• _EXTRACTED ENTRIES_
————————

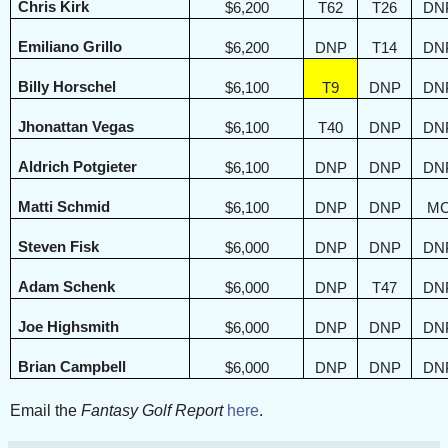
Chris Kirk
$6,200
T62
T26
DN
Emiliano Grillo
$6,200
DNP
T14
DN
Billy Horschel
$6,100
T9
DNP
DN
Jhonattan Vegas
$6,100
T40
DNP
DN
Aldrich Potgieter
$6,100
DNP
DNP
DN
Matti Schmid
$6,100
DNP
DNP
M
Steven Fisk
$6,000
DNP
DNP
DN
Adam Schenk
$6,000
DNP
T47
DN
Joe Highsmith
$6,000
DNP
DNP
DN
Brian Campbell
$6,000
DNP
DNP
DN
Email the
Fantasy Golf Report
here
.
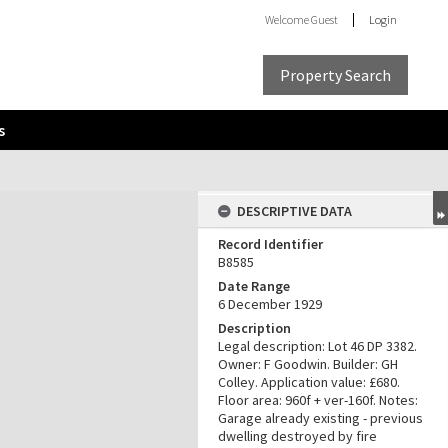
Welcome
Guest
Login
Property Search
s
DESCRIPTIVE DATA
Record Identifier
B8585
Date Range
6 December 1929
Description
Legal description: Lot 46 DP 3382.
Owner: F Goodwin. Builder: GH
Colley. Application value: £680.
Floor area: 960f + ver-160f. Notes:
Garage already existing - previous
dwelling destroyed by fire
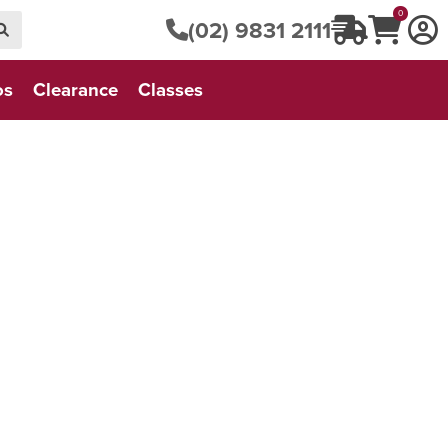
0
(02) 9831 2111
os
Clearance
Classes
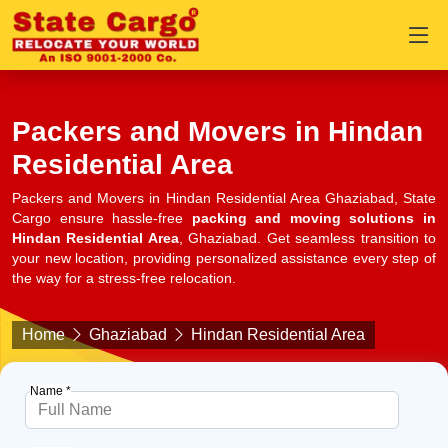
Packers and Movers in Hindan
Residential Area
Packers and Movers in Hindan Residential Area Ghaziabad, State
Cargo ensure hassle-free
packing and moving solutions in
Hindan Residential Area
, Ghaziabad. Get seamless transition to
your new location, providing personalized assistance every step of
the way for a stress-free relocation.
Home
Ghaziabad
Hindan Residential Area
Name *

————————

• _DESCRIPTION OF THE TASK_
Which lines above contain the word "Movers"? Copy all of them.

• _YOUR SOLUTION_
Packers and Movers in Hindan
Packers and Movers in Hindan Residential Area Ghaziabad, State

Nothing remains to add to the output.